Assigned task ::
Please give back only the lines below from the one containing "Search (272, 219)" to the one containing "Back to Gallery (1128, 1031)", each repeated word for word, both ends included.

Task inputs ::
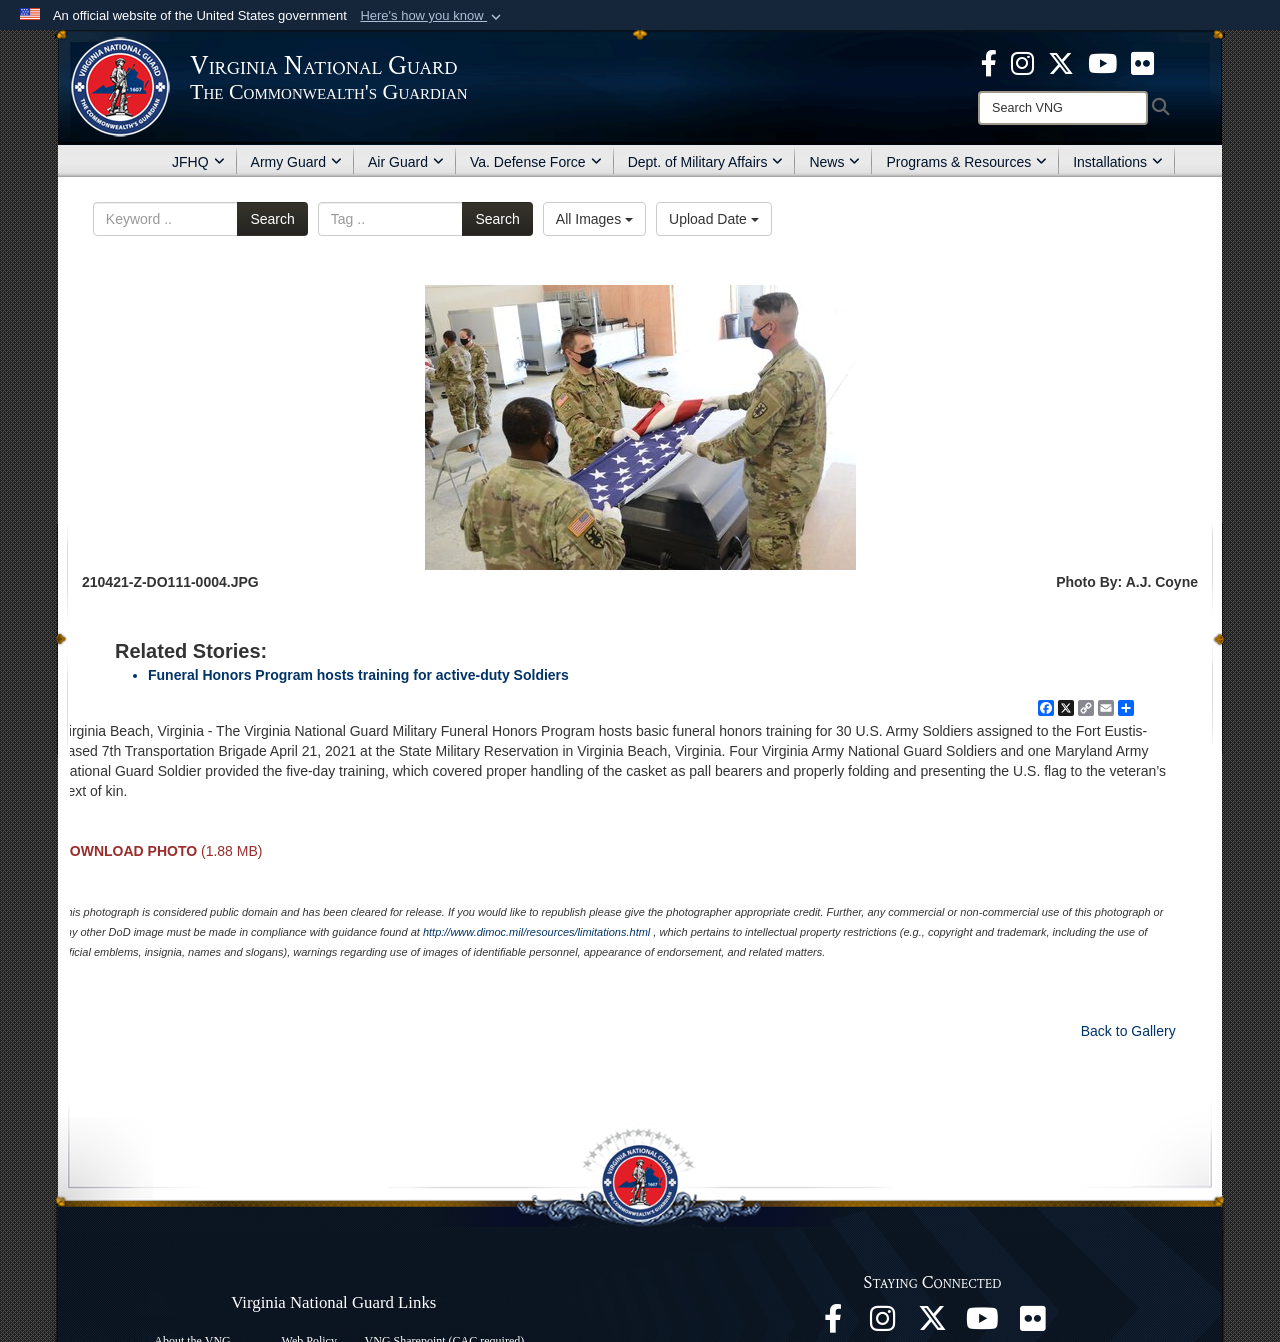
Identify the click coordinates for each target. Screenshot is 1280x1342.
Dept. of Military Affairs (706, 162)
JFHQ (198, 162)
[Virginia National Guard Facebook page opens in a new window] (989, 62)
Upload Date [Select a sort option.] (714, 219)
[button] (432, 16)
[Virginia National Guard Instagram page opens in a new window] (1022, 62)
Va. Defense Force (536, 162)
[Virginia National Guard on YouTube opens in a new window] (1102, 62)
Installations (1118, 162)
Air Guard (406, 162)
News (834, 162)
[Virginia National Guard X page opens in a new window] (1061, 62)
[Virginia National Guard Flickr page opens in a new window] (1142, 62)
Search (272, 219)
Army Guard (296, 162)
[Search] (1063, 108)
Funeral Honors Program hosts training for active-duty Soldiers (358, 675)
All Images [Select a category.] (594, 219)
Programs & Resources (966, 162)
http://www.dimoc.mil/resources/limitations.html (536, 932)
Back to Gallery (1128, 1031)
...
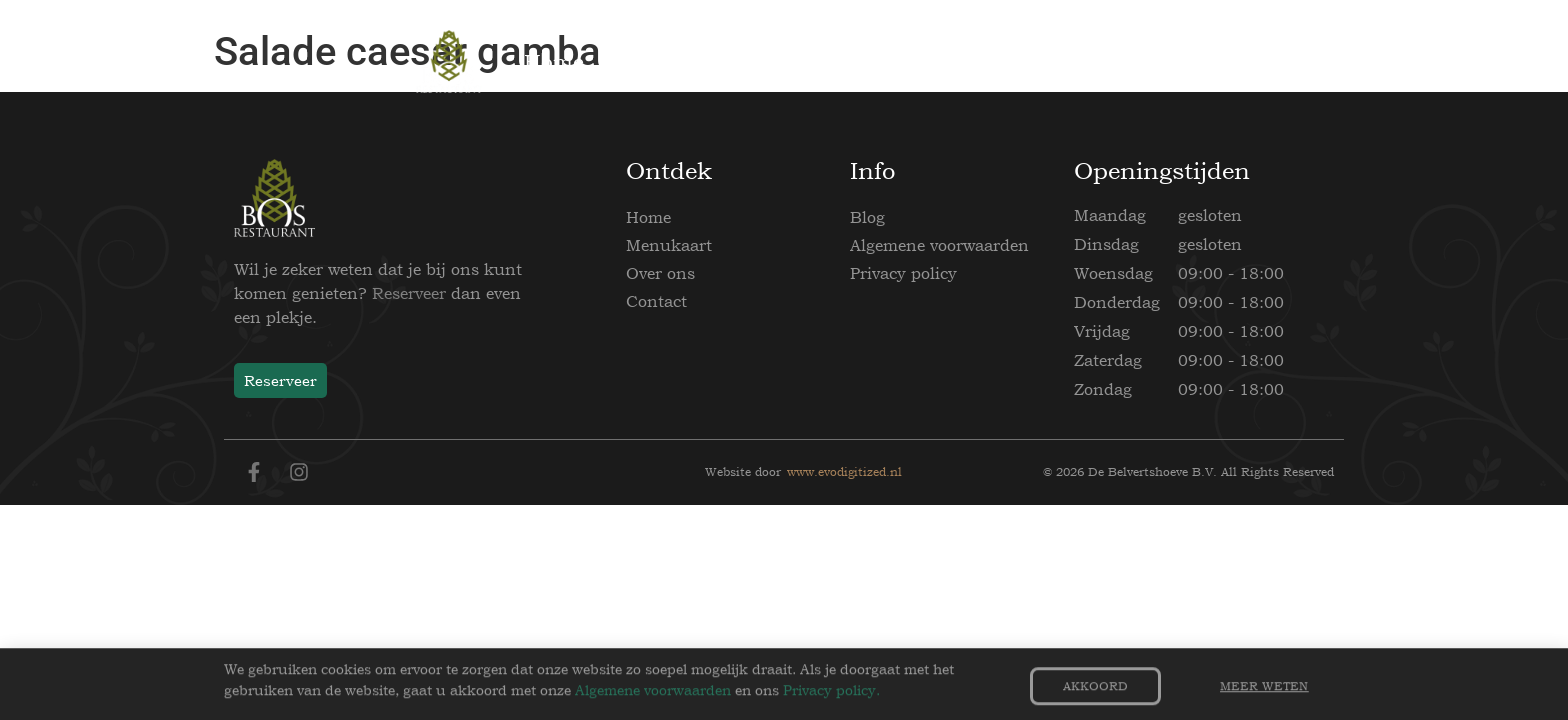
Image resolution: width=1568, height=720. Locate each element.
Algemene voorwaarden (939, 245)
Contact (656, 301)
...
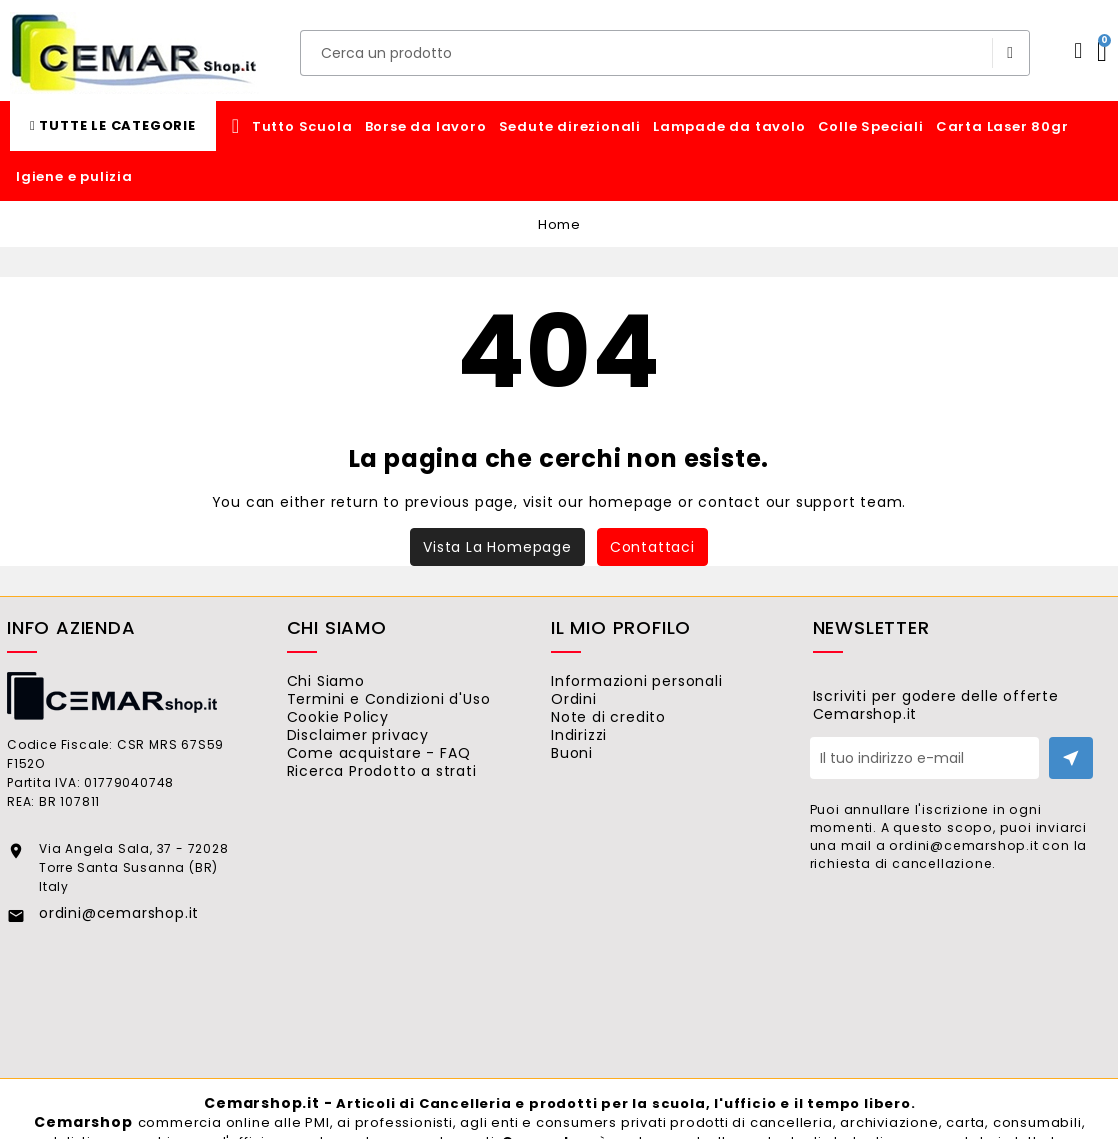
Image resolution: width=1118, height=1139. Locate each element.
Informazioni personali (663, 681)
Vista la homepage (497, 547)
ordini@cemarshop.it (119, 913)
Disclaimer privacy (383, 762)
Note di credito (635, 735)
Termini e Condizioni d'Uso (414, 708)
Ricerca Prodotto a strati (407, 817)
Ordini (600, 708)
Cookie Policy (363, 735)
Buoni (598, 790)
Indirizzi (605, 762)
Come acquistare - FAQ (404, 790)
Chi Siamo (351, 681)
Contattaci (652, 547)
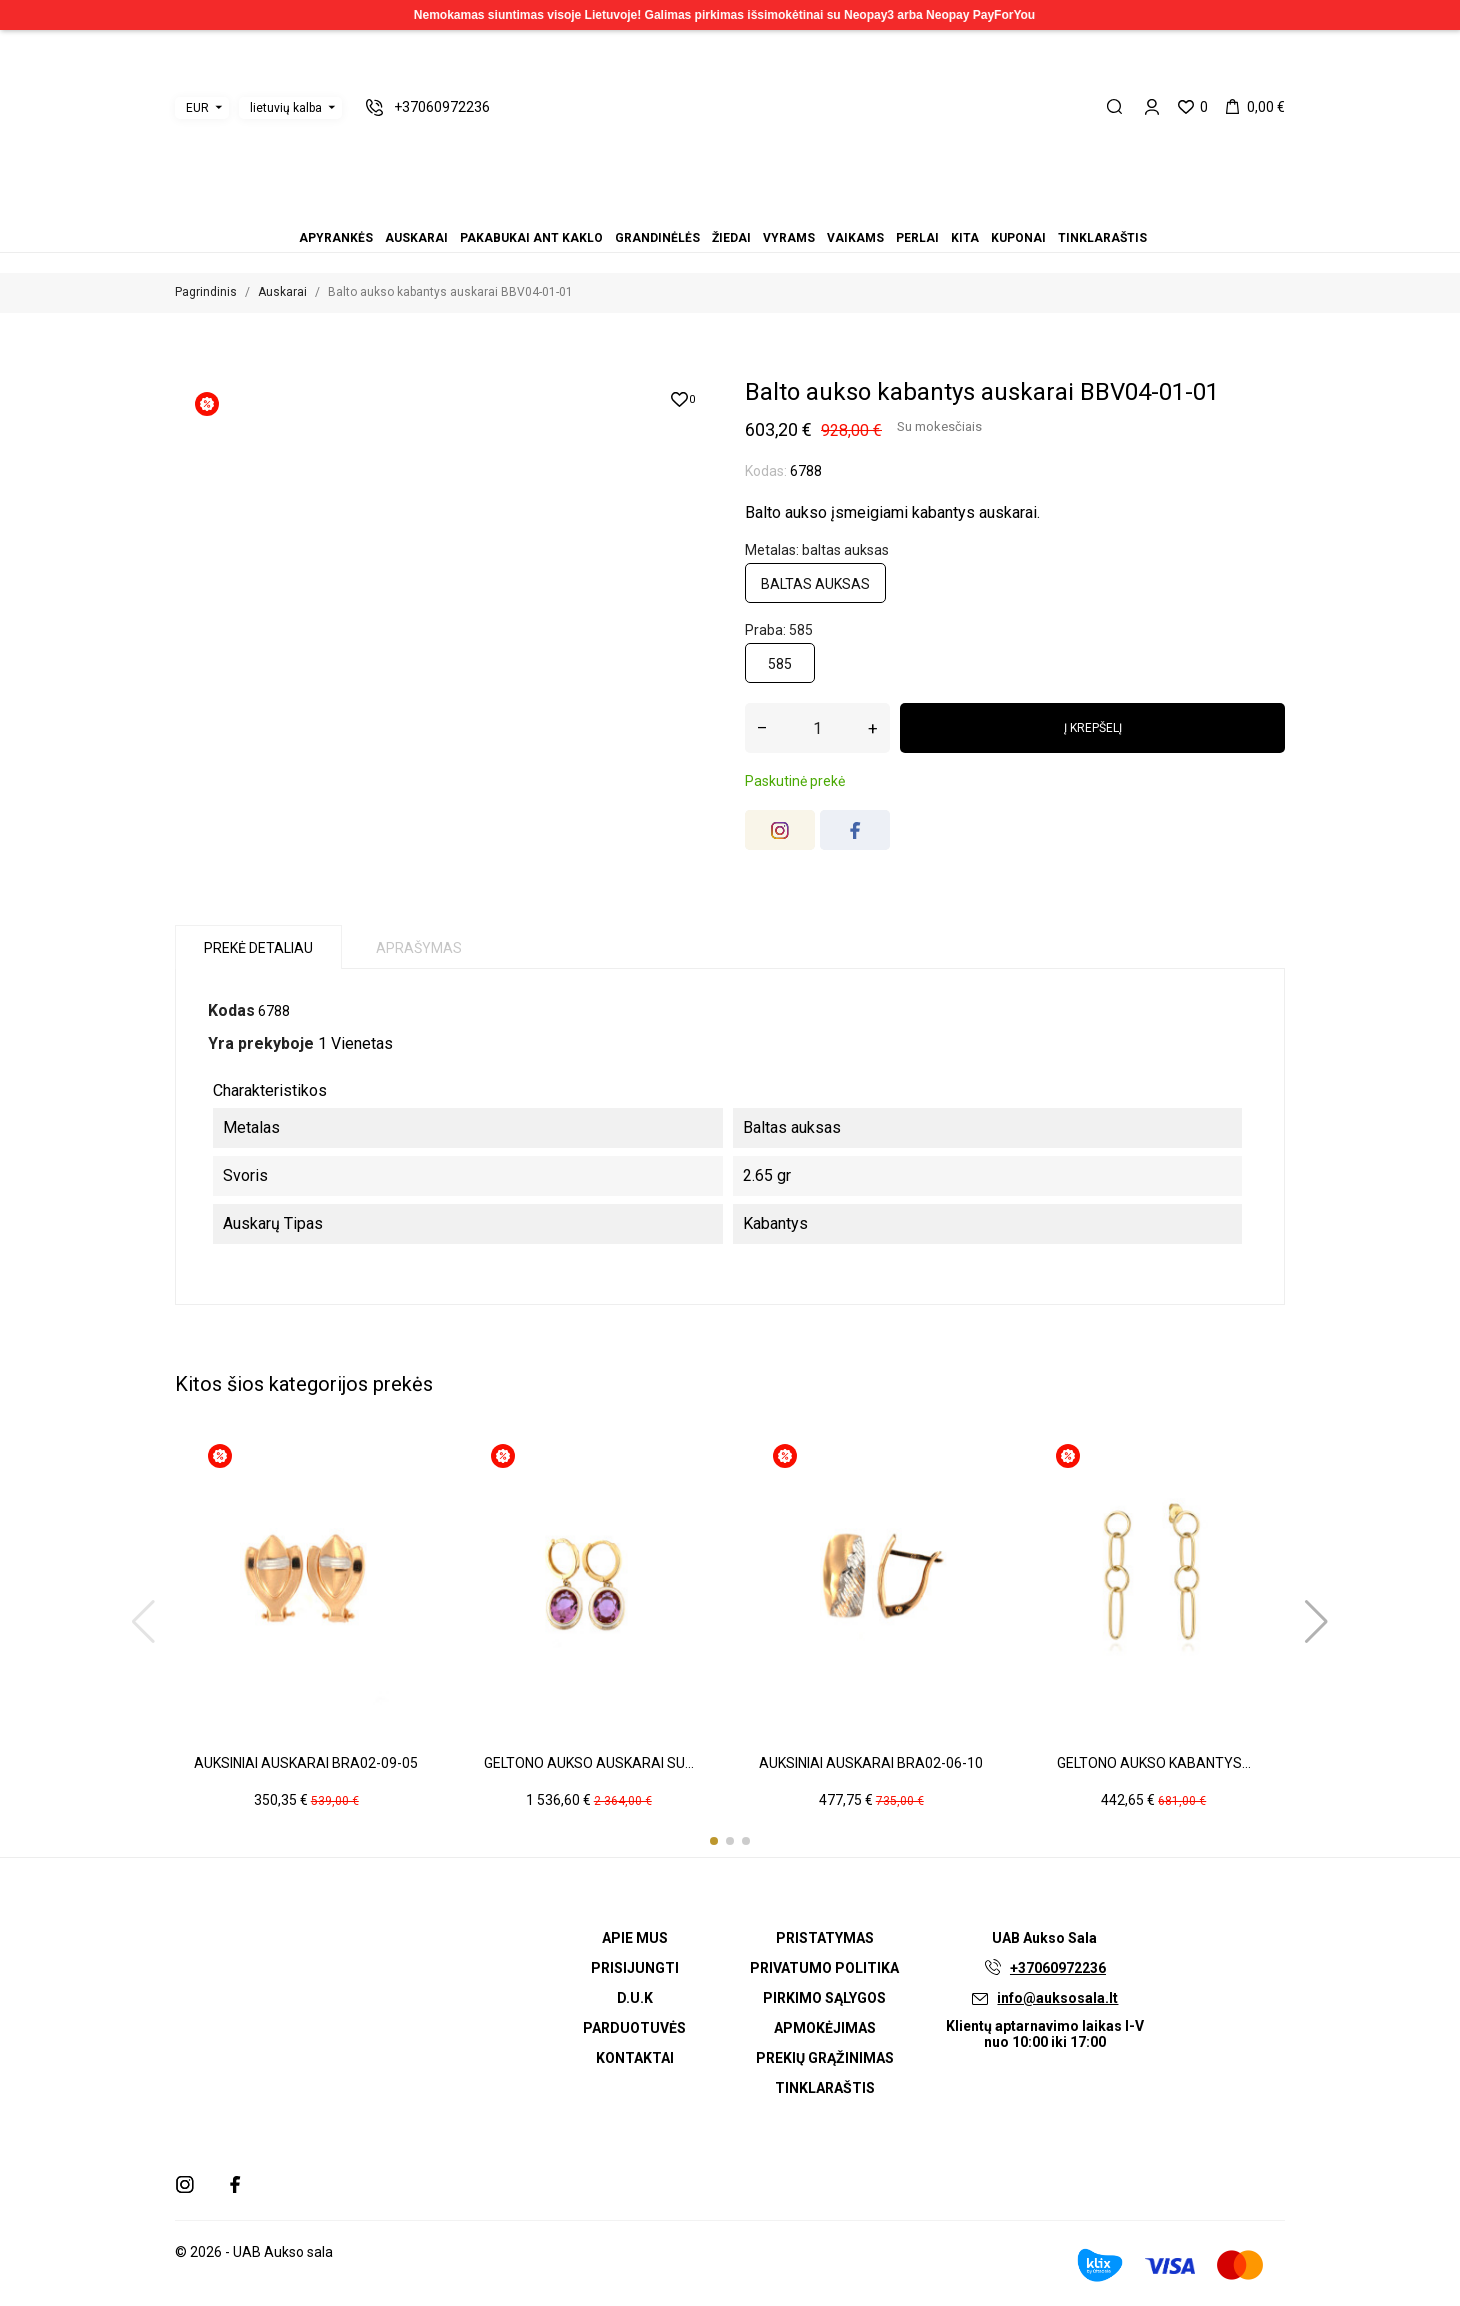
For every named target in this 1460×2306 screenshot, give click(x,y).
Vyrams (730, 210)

Response ::
Search (272, 219)
Army Guard (296, 162)
[Search] (1063, 108)
Funeral Honors Program hosts training for active-duty Soldiers (358, 675)
All Images [Select a category.] (594, 219)
Programs & Resources (966, 162)
http://www.dimoc.mil/resources/limitations.html (536, 932)
Back to Gallery (1128, 1031)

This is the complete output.